Saturday 23 March 2013

Modern Times

When we were children there was a TV show on Saturday nights which showed clips from silent movies. Usually the extracts just showed one comic sequence from a longer film. Last night we went to see the whole of Modern Times, a Charlie Chaplin film, which was an hour and a half long, the longest silent film (apart from The Artist) I have ever seen. The sound track was played live by the London Philharmonic Orchestra.

The film was an anachronism - made in 1936 when other directors had long abandoned silence and mime - but Chaplin believed his Tramp character just wouldn't work with dialogue. It also tells a tale of American life during the Depression era - unemployment and strikes, hunger and theiving, abandoned children.

It was Chaplin's story. His early life, his London childhood, was terrible, as bad as it could possibly be, with a father who abandoned his mother, his parents having at first made an uncertain living on the stage, the mother becoming unemployable and the children having to go into  the workhouse, and the mother eventually sinking into madness. The father became an alcoholic.
 Charlie was nearly always on his own; he was a street child like the character Goddard plays in Modern Times. He joined a troupe of boy dancers who went around the music halls doing clog dancing. So he survived, and then worked up a comedy act of his own.

He was clearly a talented dancer! The way he moves during the sequence where he goes mad with spanners in his hands is beautiful - it tells of a sensitive nature being wounded by brainless, repetitive work, which is exactly what he wants to say.

Then there is an amazing sequence of blindfolded roller-skating, too, graceful and thrilling.

The joy of dancing is an individual joy, and this individuality is what the Tramp cannot surrender. Here he goes into the men's room to have a smoke, but the factory boss spies on him through a huge screen (shades of Big Brother). So a political question is posed through this film - how far must men surrender their individuality to benefit the economic system? Chaplin is clearly not on the side of capitalism. He sees that if it is allowed to rage untramelled, many people will lose their souls or their sanity, and that, judging by the depression, strikes and unemployment, it doesn't do its job of keeping the population fed, and hopeful of leading decent, fulfilling lives.


There is a scene where the Tramp character inadvertently ingests a large amount of cocaine, in which his expressions of surprise are hilarious - this leads to his decisively defeating a group of jailbreakers single-handedly. Apparently Chaplin worked out the comedy sequences on set with the cameras rolling, and they took days and days.

In early films the Tramp's character was brutal and mean, but by this time Chaplin had developed the character into a sweet-natured and hapless clown. However, he does cause other people to have accidents - I'm thinking of the waiters and the In/Out doors, and the mechanic trapped in the machine.

Here you can see Chaplin going through the machine.

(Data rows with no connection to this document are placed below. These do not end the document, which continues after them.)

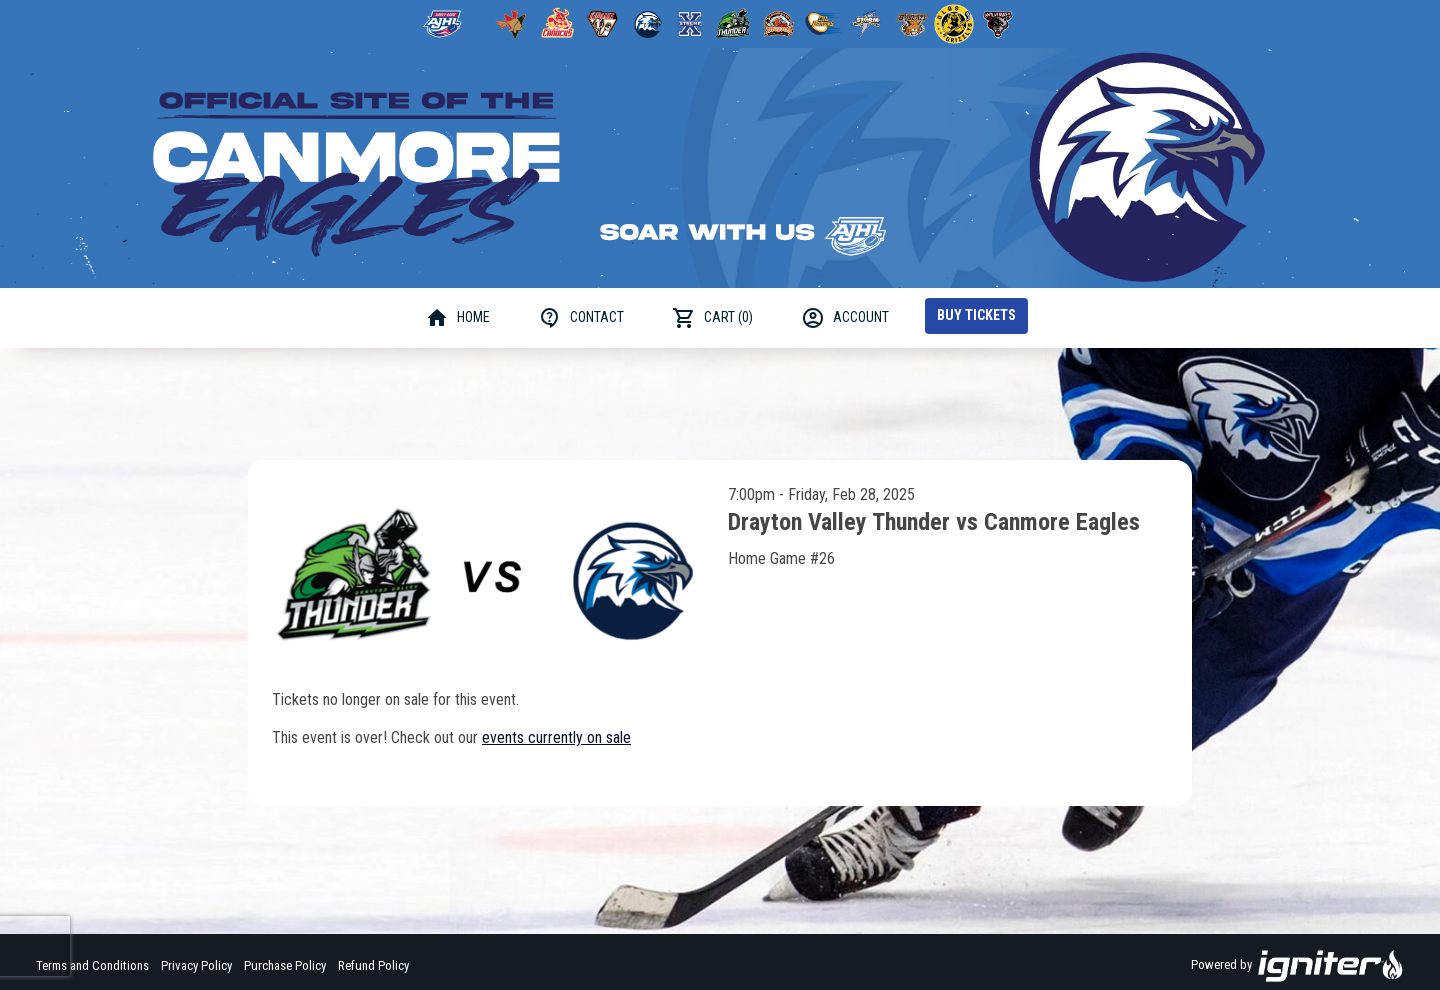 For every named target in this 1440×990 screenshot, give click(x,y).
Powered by (1297, 966)
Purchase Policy (285, 965)
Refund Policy (373, 965)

He also wrote a soundtrack to the film. The music we had last night must have incorporated the themes he wrote - "Smile" being one of them. I kept expecting him to sing - but when he does sing it's a gibberish comedy number. Chaplin wrote "Smile" - a classic song of about covering up your sadness and hardship - and that's what he says to Goddard just before the last shot.


Fascinating that he was one of the richest and most successful men in the world, but was making films that harked back to the terrible times of his boyhood.

I would like to see ALL of the Chaplin features. He was a wounded man and an artist.